** RECORD EXCERPTS follows **

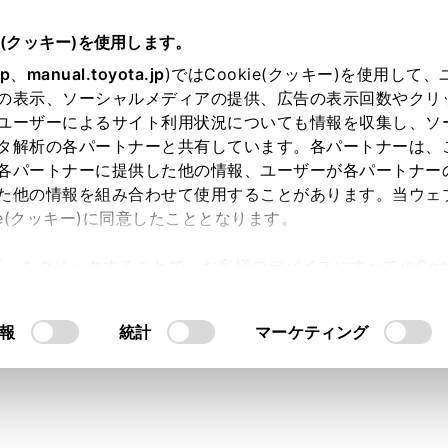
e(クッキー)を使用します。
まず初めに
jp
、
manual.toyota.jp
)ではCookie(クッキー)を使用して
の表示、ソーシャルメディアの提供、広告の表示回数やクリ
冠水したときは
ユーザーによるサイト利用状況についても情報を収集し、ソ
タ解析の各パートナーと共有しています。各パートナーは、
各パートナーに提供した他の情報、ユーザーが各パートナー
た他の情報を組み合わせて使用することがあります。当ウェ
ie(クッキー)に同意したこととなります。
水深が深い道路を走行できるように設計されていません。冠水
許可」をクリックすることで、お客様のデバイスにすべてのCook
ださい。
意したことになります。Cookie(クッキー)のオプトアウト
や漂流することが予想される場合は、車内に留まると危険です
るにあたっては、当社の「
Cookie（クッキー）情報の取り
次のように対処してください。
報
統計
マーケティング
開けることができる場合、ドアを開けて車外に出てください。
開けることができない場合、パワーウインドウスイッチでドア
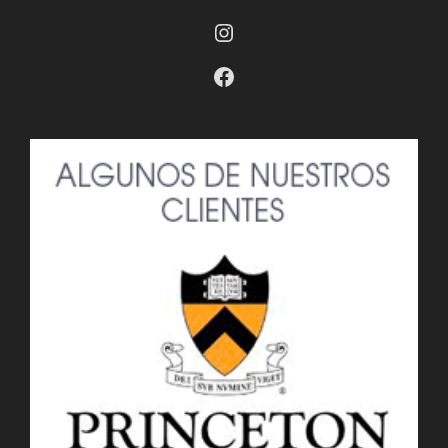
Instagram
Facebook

** End of RECORD EXCERPTS **
** RECORD EXCERPTS follows **

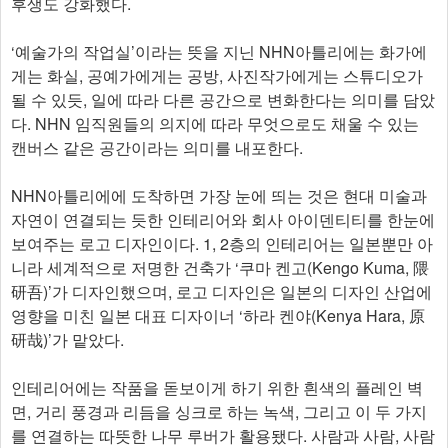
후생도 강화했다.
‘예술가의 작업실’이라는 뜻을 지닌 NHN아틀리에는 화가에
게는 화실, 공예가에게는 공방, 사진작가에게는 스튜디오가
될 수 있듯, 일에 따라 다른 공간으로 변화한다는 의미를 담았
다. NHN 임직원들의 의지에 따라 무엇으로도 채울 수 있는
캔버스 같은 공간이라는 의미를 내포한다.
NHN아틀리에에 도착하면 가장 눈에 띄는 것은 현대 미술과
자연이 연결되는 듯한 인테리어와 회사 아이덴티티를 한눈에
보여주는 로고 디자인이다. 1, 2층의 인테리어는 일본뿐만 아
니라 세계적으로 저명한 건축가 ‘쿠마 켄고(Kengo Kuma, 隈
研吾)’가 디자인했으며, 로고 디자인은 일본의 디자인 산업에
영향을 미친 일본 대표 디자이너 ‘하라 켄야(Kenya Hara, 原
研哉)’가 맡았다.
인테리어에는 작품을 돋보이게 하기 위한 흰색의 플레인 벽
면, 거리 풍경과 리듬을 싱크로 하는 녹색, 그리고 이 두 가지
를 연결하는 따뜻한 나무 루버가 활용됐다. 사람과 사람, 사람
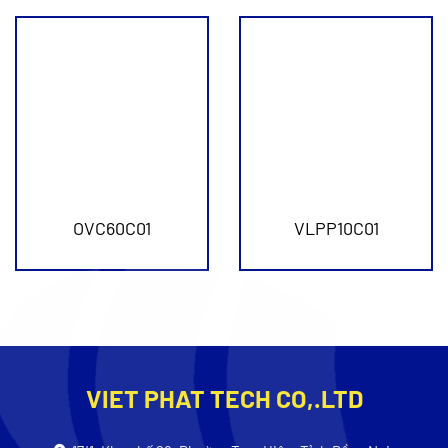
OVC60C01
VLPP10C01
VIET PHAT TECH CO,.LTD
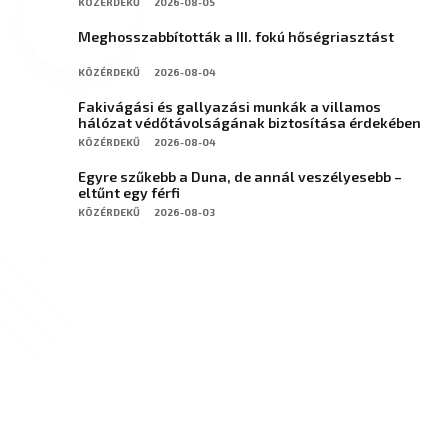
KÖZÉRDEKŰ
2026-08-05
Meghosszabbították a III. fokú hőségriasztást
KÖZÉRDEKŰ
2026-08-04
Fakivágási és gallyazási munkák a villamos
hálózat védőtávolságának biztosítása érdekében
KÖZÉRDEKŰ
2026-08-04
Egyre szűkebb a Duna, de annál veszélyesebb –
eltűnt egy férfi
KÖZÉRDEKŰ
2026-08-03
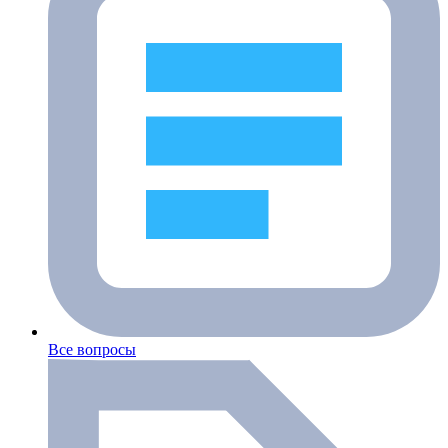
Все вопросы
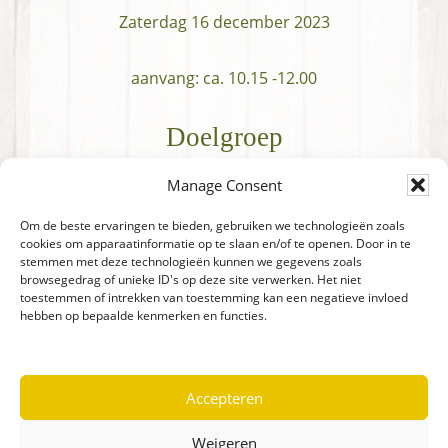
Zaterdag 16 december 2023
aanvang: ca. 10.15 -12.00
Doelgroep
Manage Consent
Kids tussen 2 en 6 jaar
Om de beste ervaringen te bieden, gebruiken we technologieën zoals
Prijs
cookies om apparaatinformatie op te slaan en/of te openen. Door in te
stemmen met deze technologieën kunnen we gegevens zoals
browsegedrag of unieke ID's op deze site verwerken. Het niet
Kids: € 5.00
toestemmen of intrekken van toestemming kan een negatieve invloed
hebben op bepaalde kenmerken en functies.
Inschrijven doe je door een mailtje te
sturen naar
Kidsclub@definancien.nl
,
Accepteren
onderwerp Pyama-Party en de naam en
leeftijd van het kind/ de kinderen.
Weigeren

** End of RECORD EXCERPTS **

• REQUIRED WORK
The lines above, starting at the one with "e(クッキー)を使用します。" and ending at the one with "水深が深い道路を走行できるように設計されていません。冠水", are the only ones to return, exactly as written.

• ANSWER BOX
e(クッキー)を使用します。
まず初めに
jp
、
manual.toyota.jp
)ではCookie(クッキー)を使用して
の表示、ソーシャルメディアの提供、広告の表示回数やクリ
冠水したときは
ユーザーによるサイト利用状況についても情報を収集し、ソ
タ解析の各パートナーと共有しています。各パートナーは、
各パートナーに提供した他の情報、ユーザーが各パートナー
た他の情報を組み合わせて使用することがあります。当ウェ
ie(クッキー)に同意したこととなります。
水深が深い道路を走行できるように設計されていません。冠水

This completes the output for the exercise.